Nearly half of the public now believes GMO foods are bad for health

Americans are about evenly divided on whether genetically modified foods are worse for your health and about the risk of additives like food coloring, according to a new poll.

Forty-nine percent of Americans believe GMO foods are worse for your health than non-GMO foods, according to the poll released Monday by the Pew Research Center, up from 39 percent in 2016.

The findings could influence policy decisions regarding the use of additives or genetically modified organisms, which some advocacy groups have called for the U.S. government to ban.

The Food and Drug Administration, which is one of the agencies that regulate genetically engineered plants, has had a policy since 1992 to consider GMO crops just as safe as non-GMO crops. The agency, however, put out a request for comments in January 2017 for how to inform its regulatory approach to GMOs.

Fears about GMOs have been building for years, as some advocacy groups have pushed for laws to require manufacturers to label their products that contain GMOs.

“In the absence of credible independent long-term feeding studies, the safety of GMOs is unknown,” said the Non-GMO Project, a nonprofit that advocates for labeling food that has GMOs.

But an exhaustive 2016 report from the National Academies of Sciences, Engineering and Medicine found that GMO crops were just as safe as regular crops.

The Pew poll also detailed heavy skepticism about food coloring and preservatives. The poll also asked respondents about the use of additives like antibiotics and hormones in meat and pesticides when growing fruit and vegetables.

Pew found that 51 percent of respondents believe that additives pose a health risk. Another 48 percent believe there is a risk, but that the additives are in such a small amount in food they don’t pose a serious risk.

Advocacy groups are calling for greater scrutiny about the use of additives.

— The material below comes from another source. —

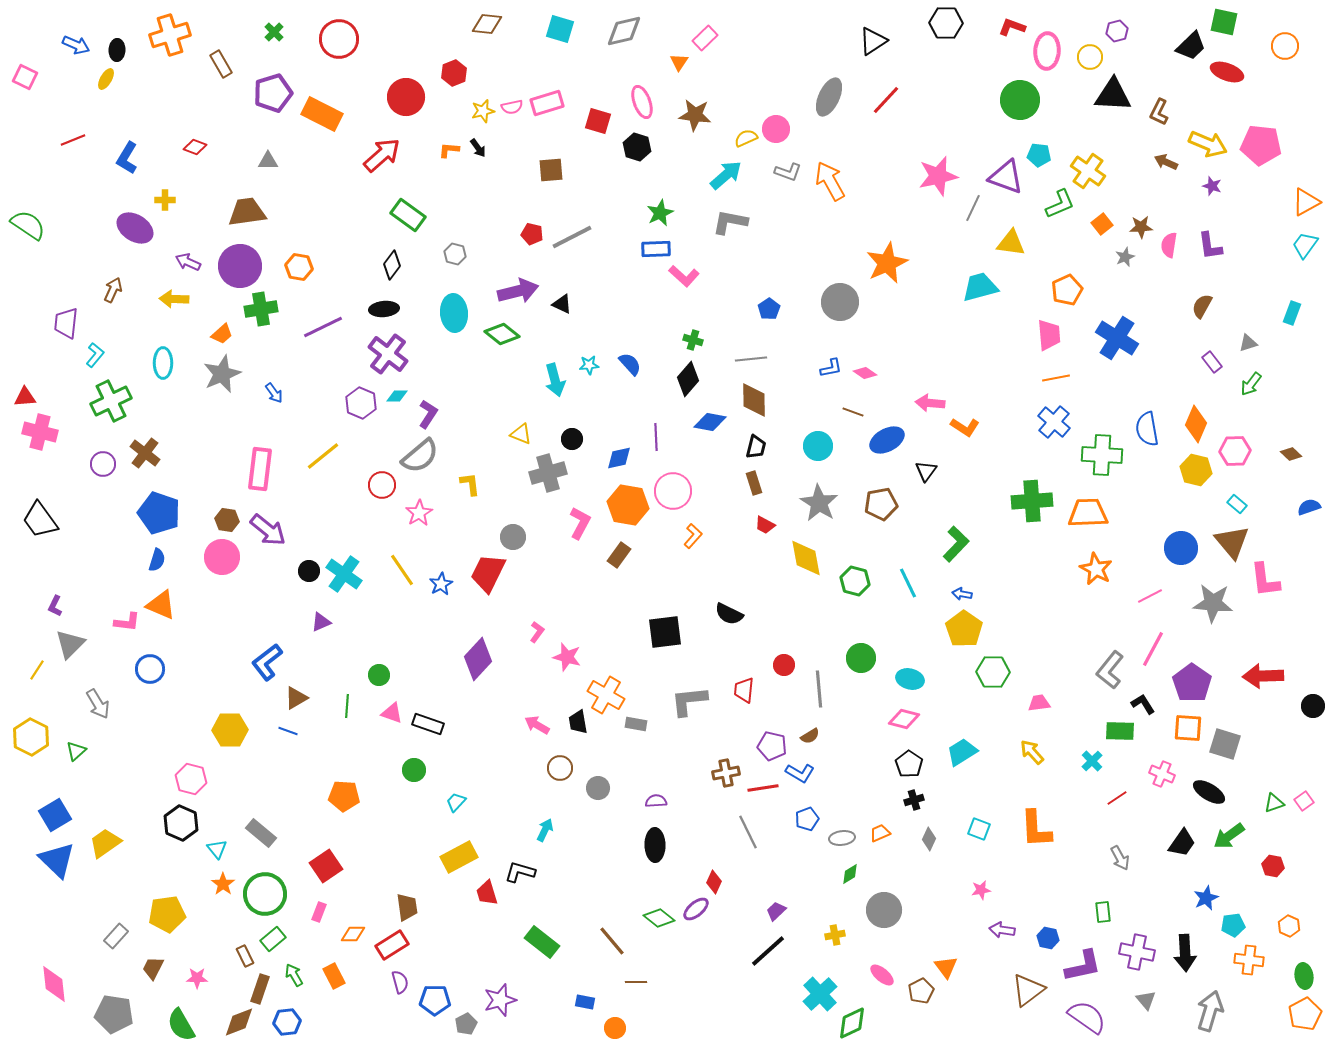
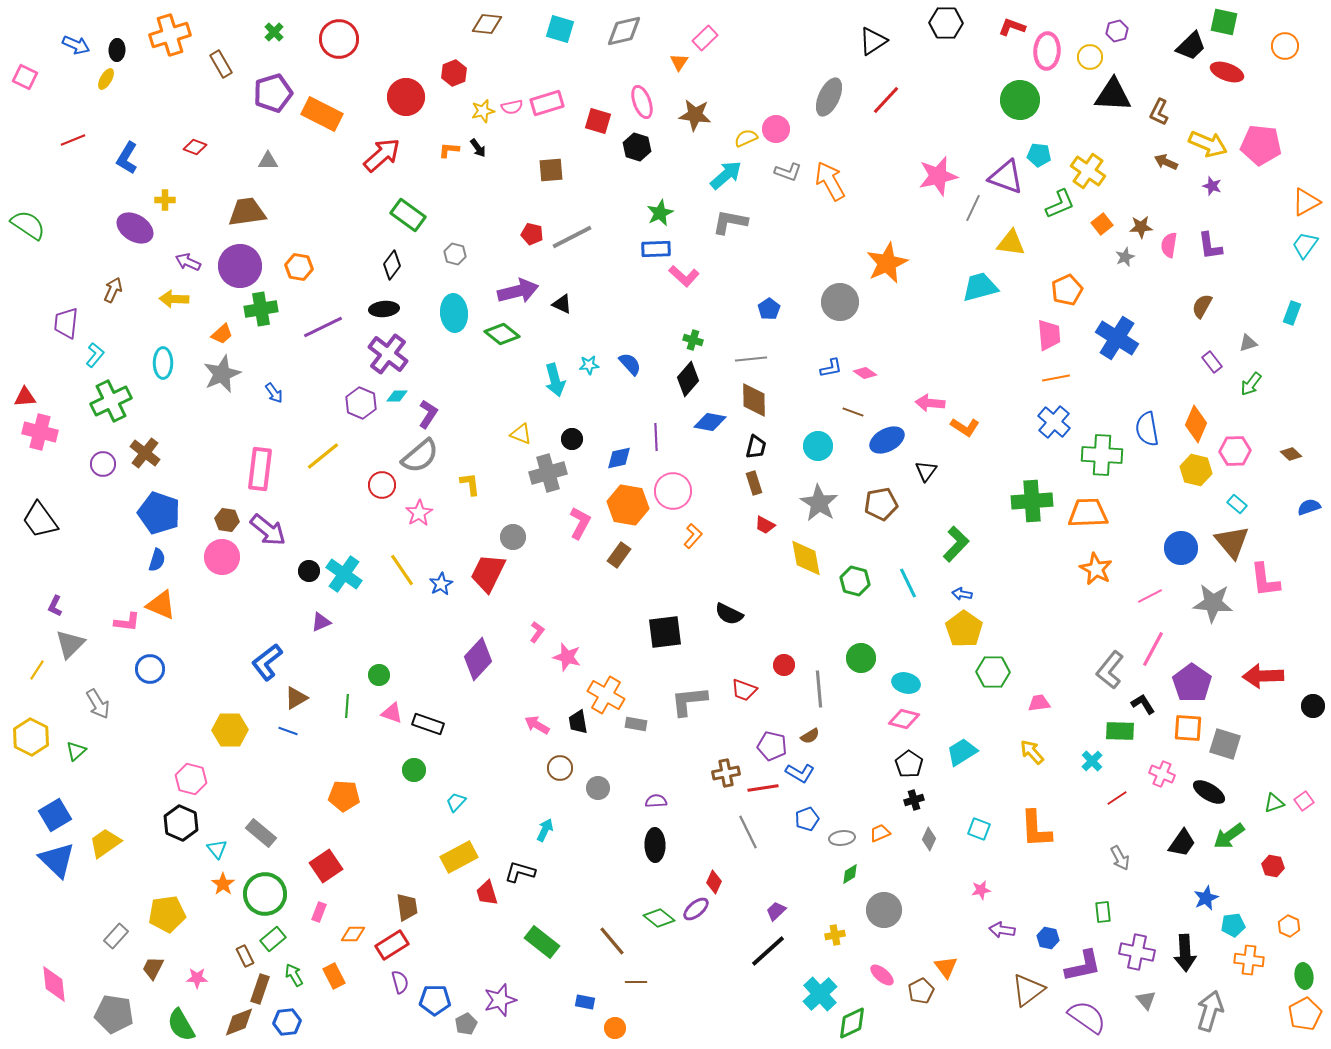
cyan ellipse at (910, 679): moved 4 px left, 4 px down
red trapezoid at (744, 690): rotated 76 degrees counterclockwise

The American Academy of Pediatrics recently called for new regulations and oversight of additives in foods that include flavorings and chemicals.

There is also growing skepticism among the American public about the safety of such products, Pew said.

“Consumer preference for ‘natural’ foods, a common label with no standard meaning from a U.S. regulatory perspective, raises concerns among some in the scientific community that the public has an aversion to additives and anything that might be seen as ‘unnatural’ in the foods people eat,” Pew said in a release on the poll.

The poll was based on responses from 2,537 people and has a margin of error of 2.8 percentage points.